[Saved data entries]
----------------------------------------
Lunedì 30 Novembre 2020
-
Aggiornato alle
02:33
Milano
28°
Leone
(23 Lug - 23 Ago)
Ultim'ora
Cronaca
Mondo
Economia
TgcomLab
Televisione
----------------------------------------
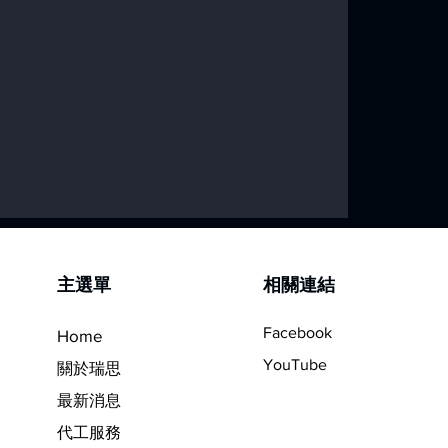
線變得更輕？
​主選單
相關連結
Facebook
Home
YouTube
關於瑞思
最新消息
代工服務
----------------------------------------
**Exercise**
Retype exactly the lines of the data above that fall between the line with "Lunedì 30 Novembre 2020" and the line with "Televisione", inclusive, and add nothing.

**Reply to the exercise**
Lunedì 30 Novembre 2020
-
Aggiornato alle
02:33
Milano
28°
Leone
(23 Lug - 23 Ago)
Ultim'ora
Cronaca
Mondo
Economia
TgcomLab
Televisione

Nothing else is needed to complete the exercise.